[Page images and extracted text]
━━━━━━━━━━━━━━━━━━━━━━━━━━━━━━

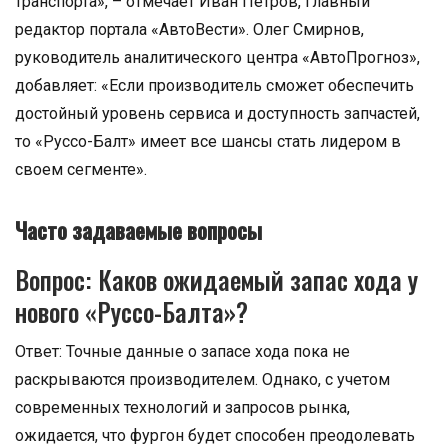
транспорта», – отмечает Иван Петров, главный
редактор портала «АвтоВести». Олег Смирнов,
руководитель аналитического центра «АвтоПрогноз»,
добавляет: «Если производитель сможет обеспечить
достойный уровень сервиса и доступность запчастей,
то «Руссо-Балт» имеет все шансы стать лидером в
своем сегменте».
Часто задаваемые вопросы
Вопрос: Каков ожидаемый запас хода у
нового «Руссо-Балта»?
Ответ: Точные данные о запасе хода пока не
раскрываются производителем. Однако, с учетом
современных технологий и запросов рынка,
ожидается, что фургон будет способен преодолевать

━━━━━━━━━━━━━━━━━━━━━━━━━━━━━━

▸ **WORK TASK**: Apart from the pictures, all of the data should be repeated exactly.

▸ **SOLUTION TO THE PROBLEM**:
транспорта», – отмечает Иван Петров, главный
редактор портала «АвтоВести». Олег Смирнов,
руководитель аналитического центра «АвтоПрогноз»,
добавляет: «Если производитель сможет обеспечить
достойный уровень сервиса и доступность запчастей,
то «Руссо-Балт» имеет все шансы стать лидером в
своем сегменте».
Часто задаваемые вопросы
Вопрос: Каков ожидаемый запас хода у
нового «Руссо-Балта»?
Ответ: Точные данные о запасе хода пока не
раскрываются производителем. Однако, с учетом
современных технологий и запросов рынка,
ожидается, что фургон будет способен преодолевать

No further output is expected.